When I was young I couldn’t wait to grow up, I had grand dreams and hopes that all seemed within reach as a wide-eyed teen. When do we grow our cynical bones and start to interpret the world with a negative view? Week 5 of 52 small changes challenges me to view life with a positive note. After reading studies and falling down countless WebMD rabbit holes I found that I am the biggest pessimist there is! WTF?!?! I had considered myself to have a generally positive outlook and to be able to roll with the punches. I was wrong.
The line between optimism and pessimism is blurry, it ultimately comes down to inner dialogue. Negative self talk is the core of pessimism and that fit me like a glove. I have always had a rough inner dialogue, I demand perfection and only see failure. I knew these were things I have had to work on, only in researching this challenge did I discover the different ways I set my self up for failure.
The most common types of pessimistic dialogue are filtering, personalizing,polarizing,and catastrophizing. Of these sins I am guilty.

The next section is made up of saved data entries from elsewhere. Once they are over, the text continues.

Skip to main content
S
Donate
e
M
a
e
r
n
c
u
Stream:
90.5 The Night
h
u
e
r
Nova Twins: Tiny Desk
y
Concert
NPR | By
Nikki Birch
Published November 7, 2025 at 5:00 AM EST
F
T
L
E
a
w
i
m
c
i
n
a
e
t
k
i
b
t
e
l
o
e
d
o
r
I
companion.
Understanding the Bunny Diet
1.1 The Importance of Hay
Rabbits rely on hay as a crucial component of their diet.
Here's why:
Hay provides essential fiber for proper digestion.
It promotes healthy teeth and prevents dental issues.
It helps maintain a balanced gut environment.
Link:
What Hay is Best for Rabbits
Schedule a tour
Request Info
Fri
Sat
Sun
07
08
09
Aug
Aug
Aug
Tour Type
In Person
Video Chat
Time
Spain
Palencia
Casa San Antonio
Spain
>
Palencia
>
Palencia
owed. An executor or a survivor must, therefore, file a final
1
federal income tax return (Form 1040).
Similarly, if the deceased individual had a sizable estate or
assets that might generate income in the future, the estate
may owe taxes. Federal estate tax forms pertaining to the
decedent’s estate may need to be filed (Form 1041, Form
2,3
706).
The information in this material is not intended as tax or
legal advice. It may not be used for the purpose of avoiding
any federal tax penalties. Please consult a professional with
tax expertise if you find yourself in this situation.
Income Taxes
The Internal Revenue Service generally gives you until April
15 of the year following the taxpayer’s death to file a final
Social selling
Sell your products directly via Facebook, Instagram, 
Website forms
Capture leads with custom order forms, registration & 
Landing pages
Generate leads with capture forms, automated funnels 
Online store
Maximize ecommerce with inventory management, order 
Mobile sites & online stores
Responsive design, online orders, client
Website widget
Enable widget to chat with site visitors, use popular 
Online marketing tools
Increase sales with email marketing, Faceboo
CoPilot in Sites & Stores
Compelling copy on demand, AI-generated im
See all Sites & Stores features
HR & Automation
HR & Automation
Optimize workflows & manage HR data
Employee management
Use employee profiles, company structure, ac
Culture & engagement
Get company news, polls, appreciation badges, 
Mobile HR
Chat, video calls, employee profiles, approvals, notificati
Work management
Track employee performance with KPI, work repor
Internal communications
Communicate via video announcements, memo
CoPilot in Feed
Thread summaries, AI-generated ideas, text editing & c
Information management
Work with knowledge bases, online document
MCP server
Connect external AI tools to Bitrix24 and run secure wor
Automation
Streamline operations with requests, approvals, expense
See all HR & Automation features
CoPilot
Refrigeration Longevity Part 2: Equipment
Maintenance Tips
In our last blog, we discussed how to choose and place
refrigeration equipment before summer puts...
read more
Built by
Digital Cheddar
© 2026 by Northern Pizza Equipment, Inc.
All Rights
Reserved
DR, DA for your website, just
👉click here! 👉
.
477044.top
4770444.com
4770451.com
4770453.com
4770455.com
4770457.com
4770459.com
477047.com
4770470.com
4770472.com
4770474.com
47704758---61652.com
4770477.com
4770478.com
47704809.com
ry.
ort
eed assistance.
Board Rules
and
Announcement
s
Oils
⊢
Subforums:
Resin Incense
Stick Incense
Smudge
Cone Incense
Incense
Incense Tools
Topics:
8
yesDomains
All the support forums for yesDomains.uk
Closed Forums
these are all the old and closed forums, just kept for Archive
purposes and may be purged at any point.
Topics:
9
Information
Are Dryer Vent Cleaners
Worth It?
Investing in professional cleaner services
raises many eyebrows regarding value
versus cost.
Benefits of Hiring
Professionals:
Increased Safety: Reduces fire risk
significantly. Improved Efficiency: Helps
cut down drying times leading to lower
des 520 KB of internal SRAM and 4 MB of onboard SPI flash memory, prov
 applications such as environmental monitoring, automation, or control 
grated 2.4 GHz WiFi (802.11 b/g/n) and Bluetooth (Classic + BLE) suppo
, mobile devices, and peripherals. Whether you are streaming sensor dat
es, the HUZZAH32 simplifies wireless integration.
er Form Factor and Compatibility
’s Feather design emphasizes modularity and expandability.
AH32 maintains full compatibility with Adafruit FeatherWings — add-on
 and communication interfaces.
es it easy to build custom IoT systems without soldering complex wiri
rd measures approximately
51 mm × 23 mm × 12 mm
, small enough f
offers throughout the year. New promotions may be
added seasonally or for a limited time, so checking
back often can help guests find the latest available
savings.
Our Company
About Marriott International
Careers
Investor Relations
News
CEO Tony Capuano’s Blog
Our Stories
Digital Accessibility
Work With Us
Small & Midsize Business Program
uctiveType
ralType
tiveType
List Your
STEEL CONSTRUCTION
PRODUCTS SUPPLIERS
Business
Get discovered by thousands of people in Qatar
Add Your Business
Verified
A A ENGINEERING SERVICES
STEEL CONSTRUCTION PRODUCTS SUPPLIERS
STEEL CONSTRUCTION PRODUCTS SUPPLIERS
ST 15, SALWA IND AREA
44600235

Filtering is when you’re given constructive criticism but only hear the negative, or are even complemented and can only see failure. This is one of my biggest struggles, we love to host parties after all I went to culinary school I should know how to host the perfect dinner party. 99% of our events go off with out a hitch, my piquillo crab dip is picturesque and MF has drinks in the works. Perfect. Inside my head is a totally different story. My inner dialogue is always so rough. I hurriedly dice herbs for garnish with mutters of lack of hustle and fan napkins at the last second for our friends who in all actuality probably don’t really care about the tablescape, they just want to hang out and watch the game. It’s all pessimistic self talk and I am queen of the filters
Personalizing is immediate self blame for failure. Kids act a fool? Your fault. Dog got sick? Your fault. Neighbor Bill blew his tire? Totally your fault. I was taught from a young age to take responsibility for my actions, with a pessimistic point of view it can be easy to skew these lines too and take responsibility for things outside of your control.
Polarizing is only seeing one end of the spectrum. Things are either black or white, right or wrong, there is no in between to be found.
Catastrophizing is anticipating the worst outcome from any event. When I was a young mother I struggles with this one the most. I was so worried that something was going to happen I was riddles with anxiety and had a hard time allowing my kids to explore or grow with out helicopter action.
Negative self talk isn’t going to stop overnight. I read it best described as talk to yourself like you would your SO’s grandmohter. No one is going to tell Nana she’s stupid and forgot to get milk or that she’s too incompetent to properly sear a steak. If you’ve got those kind of monsters in your life they should be let go stat, no ones got time for Nana bashers.
Daily affirmations can be a great addition, as is practicing gratefulness; both take time to focus on the positive in the day and can help retrain your brain to see the beauty in all the chaos. The laws of attractiveness I also found quite interesting, this is the theory of vision boarding, focusing on what you want to happen and working actively toward it. Seeking positivity will bring positivity and with it happiness in any situation. The focus of this week will be on telling the grumpy inner me to stuff it and to see the changes I am making, to celebrate victory, and strive for greatness.